Washington Floods Expose a Double Threat: Old Drains and Climate Change


WASHINGTON — When almost a month’s worth of rain deluged this city on Monday morning, turning streets into rivers and basements into wading pools, it showed just how vulnerable cities with aging water systems can be in the era of climate change.

The rainfall overwhelmed the capital’s storm-water system, much of it built almost a century ago to handle a smaller population, far less pavement and not nearly as much water.

“We’re still approaching this 21st-century problem with 20th-century infrastructure, and it’s completely inadequate,” said Constantine Samaras, a professor of civil and environmental engineering at Carnegie Mellon University. “And it’s only going to get worse.”

Updating that infrastructure will be enormously expensive, experts warn, not just in Washington but around the country. That’s not only because upgrades are required. In many cases, cities are facing huge backlogs in general maintenance.

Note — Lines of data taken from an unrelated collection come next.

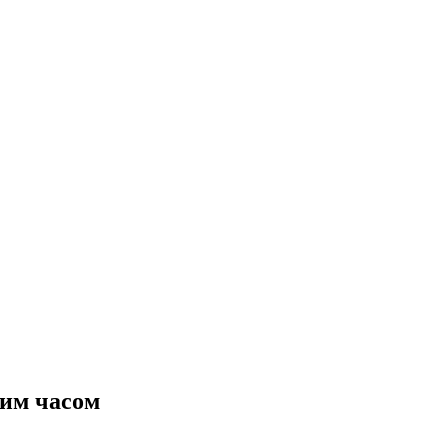
чим часом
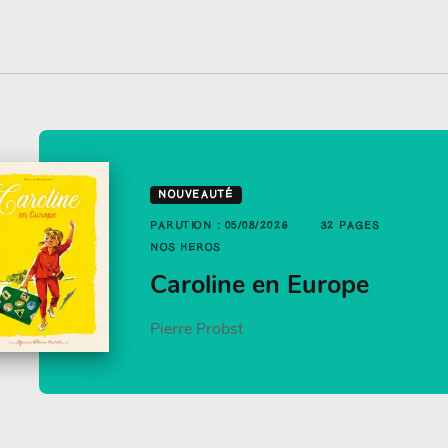
UTION : 21/01/2026
12 PAGES
NOUVEAUTÉ
PAGES
S HÉROS
PARUTION : 05/08/2026
32 PAGES
ujourd'hui c'est
NOS HÉROS
t pizza
ancakes par Jamie
Caroline en Europe
liver
Pierre Probst
mie Oliver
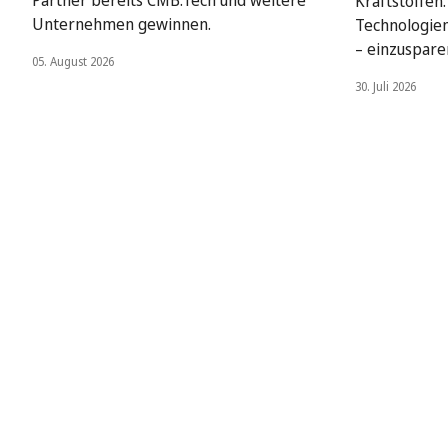
Kraftstoffen
Unternehmen gewinnen.
Technologien
– einzuspare
05. August 2026
30. Juli 2026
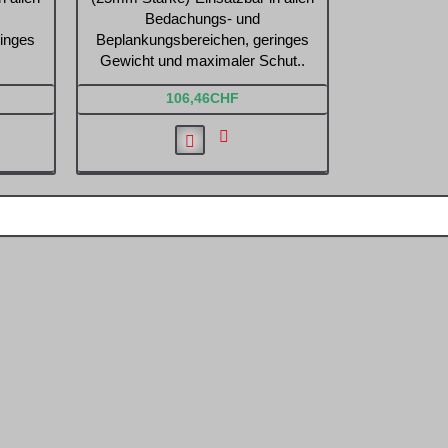
Bedachungs- und
inges
Beplankungsbereichen, geringes
Gewicht und maximaler Schut..
106,46CHF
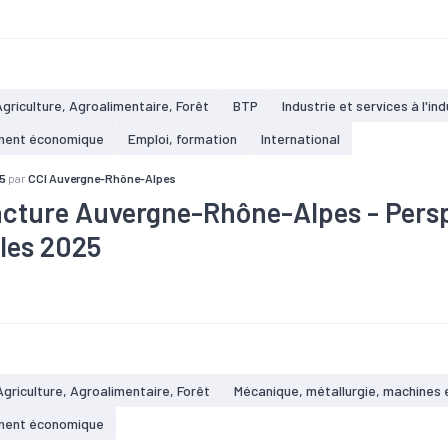
té
#Agriculture
#Artisanat
#Chômage
#Commerce
#Cons
#Démographie
#Emploi
#Foncier
#Formation
#Immobilier
ulation
#Population active
#Revenu
#Services
#Territoire
#Tourisme
emplois de l'industrie régionale
Agriculture, Agroalimentaire, Forêt
BTP
Industrie et services à l'ind
issements industriels dans l'Isère, soit 15,3 % de l'ensemble des ét
.
ment économique
Emploi, formation
International
5
par
CCI Auvergne-Rhône-Alpes
cture Auvergne-Rhône-Alpes - Pers
les 2025
#Artisanat
#Chiffre d'affaires
#Chômage
#Commande
#
extérieur
#Conjoncture
#Covid-19
#Création
#Défaillance
Export
#Industrie
#Logement
#Logistique
#Tendance éco
#Trafic
Agriculture, Agroalimentaire, Forêt
Mécanique, métallurgie, machines 
ment économique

According to an analysis in May by the Water Environment Federation, a nonprofit group that represents waste-water professionals, municipal storm-water agencies throughout the country are facing an annual shortfall of $7.5 billion in funding required to meet their obligations under local, state and federal law.

Monday’s storm pushed six to twelve inches of sewage into the basement of Stephanie Bedenbaugh’s home in northwest Washington, where it ended up in an office, bathroom and laundry room and ruined antiques. Ms. Bedenbaugh, who has lived in the house since 2004, said she had experienced minor flooding before, but this damage was by far the worst she had seen.